Lumy Lizardo pasa con brillo del humor al drama

Lumy Lizardo pasa con brillo del humor al drama

El tema de la sexualidad y sus luces y sombras se constituyó en recurrente en el teatro desde el tiempo, en 1996, en que la dramaturga feminista EveEnsler estrenó en 1996, los Monólogos de la Vagina, acontecimiento que originó una corriente que ha premiado, o castigado, según el caso, los escenarios de mundo con una variada oleada que descubrieron en lo sexual, un nicho escénico a ser explorado y explotado.

Santiago Serano, dramaturgo y director argentino, pertenece al selecto grupo de quienes han sido capaces de producir un texto novedoso sobre las incertidumbres existenciales frente al sexo truncado y la sexualidad como vida de encuentro de los más variados matices, cruzando placer infinito o dolor innombrable, todo según el caso.

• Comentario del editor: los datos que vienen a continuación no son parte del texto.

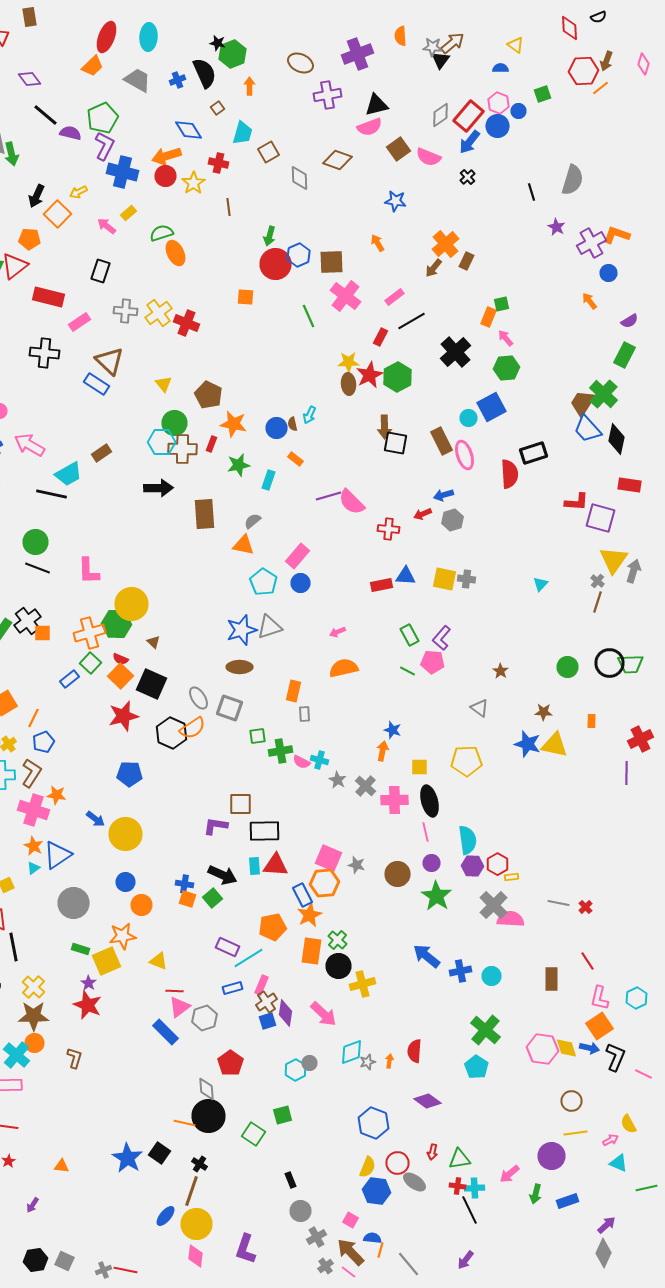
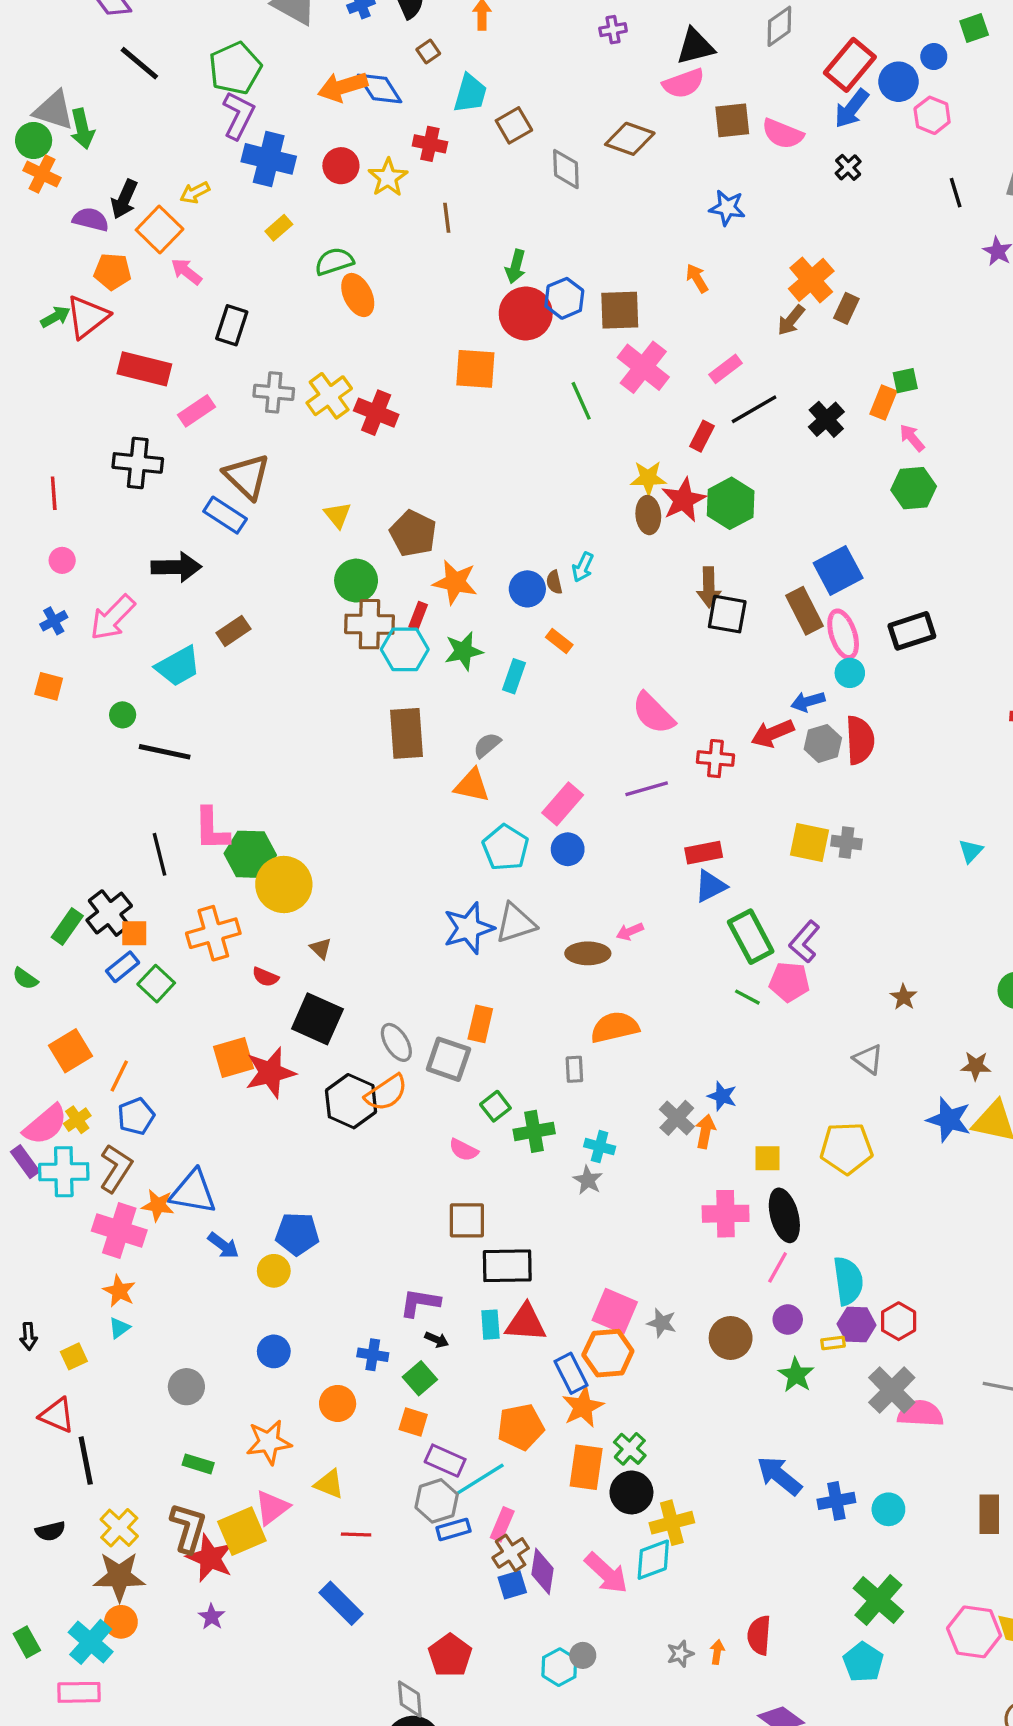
purple cross: (328, 95) -> (613, 30), size x0.6
pink hexagon: (498, 103) -> (932, 115), moved
gray diamond: (440, 115) -> (779, 26), moved
purple semicircle: (70, 133) -> (91, 219), moved
brown square: (398, 149) -> (732, 120), turned 30
orange arrow: (166, 156) -> (343, 87), moved
pink arrow: (106, 226) -> (186, 271), moved
orange square: (246, 297) -> (475, 369), size x1.5
black cross: (456, 352) -> (826, 419), moved, size x0.7
blue square: (492, 407) -> (838, 570), moved
cyan circle: (468, 418) -> (850, 673), moved
cyan hexagon: (162, 442) -> (405, 649), moved
pink arrow: (30, 445) -> (113, 617), turned -76
black rectangle: (534, 453) -> (912, 631), moved
red semicircle: (510, 474) -> (860, 740), moved
black arrow: (158, 488) -> (176, 567), moved
black line: (52, 494) -> (165, 752), moved
purple line: (328, 496) -> (647, 789), moved
red arrow: (422, 514) -> (773, 733), size x1.4
green circle: (36, 542) -> (123, 715), moved, size x0.6
black line: (38, 568) -> (160, 854), moved, turned 55
blue triangle: (406, 576) -> (710, 886), moved, turned -30
green hexagon: (116, 624) -> (250, 854), moved
green rectangle: (410, 635) -> (751, 937), size x1.4
green square: (90, 663) -> (156, 984), moved
brown ellipse: (240, 667) -> (588, 953), moved
orange semicircle: (344, 668) -> (615, 1027), moved
orange square: (120, 676) -> (233, 1058), moved, turned 30
blue rectangle: (70, 679) -> (123, 967), moved
orange rectangle: (294, 691) -> (480, 1024), moved
green square: (258, 736) -> (495, 1106), turned -30
pink semicircle: (302, 762) -> (464, 1150), moved
blue pentagon: (130, 774) -> (297, 1234), moved
gray star: (338, 780) -> (588, 1180), moved
gray cross: (366, 786) -> (677, 1118), moved
purple L-shape: (216, 826) -> (420, 1303), moved
pink line: (426, 832) -> (778, 1267), turned 42
yellow circle: (126, 834) -> (274, 1271), size x0.6
blue triangle: (58, 855) -> (193, 1192), moved, turned 44
black arrow: (222, 875) -> (437, 1340), size x0.5
yellow rectangle: (512, 877) -> (833, 1343), moved
green star: (436, 896) -> (796, 1375), size x0.7
orange square: (188, 899) -> (413, 1422), moved
gray circle: (74, 903) -> (186, 1387), size x0.7
orange circle: (142, 905) -> (338, 1403), moved
yellow square: (106, 961) -> (242, 1531), moved
purple star: (88, 983) -> (212, 1617), moved
pink triangle: (180, 1007) -> (272, 1508), moved
gray hexagon: (204, 1018) -> (437, 1501), moved
cyan diamond: (352, 1052) -> (653, 1560), moved
brown L-shape: (74, 1058) -> (188, 1528), moved, size x1.4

Sexualmente hablando fue seleccionada por el director dominicano Joyce Roy, quien seleccionó con acierto a Lumy Lizardo (Cristal) y a Ernesto Báez, como la pareja para dar vida a dos singulares personajes, en cuya gama interpretativa, se percibe un claro dominio de la Lizardo, quien logra excelencia histriónica cuando escapa del matiz de humor para ser drama vivo.

El parlamento de Lizardo sobre la muñeca de la infancia, sus inflexiones vocales, su gestualidad, su creación de personaje imaginario (la muñeca) deja claro que esta mujer tiene bajo su dominio el potencia de sus actuaciones, muy por encima del desempeño del humor, sea en teatro o televisión.

Ernesto Báez, (El Telefonista Marcos) se coloca a la altura de los requeridos comportamientos de escena. Tiene notable presencia y en general, con excepción de un mar de momentos de vacilación, sostiene en alta la caracterización de su Marcos. Báez es el tipo de actor que, dándole las oportunidades protagónicas necesarias, puede mostrar sus facultades, como ha hecho ya en sus roles secundarios.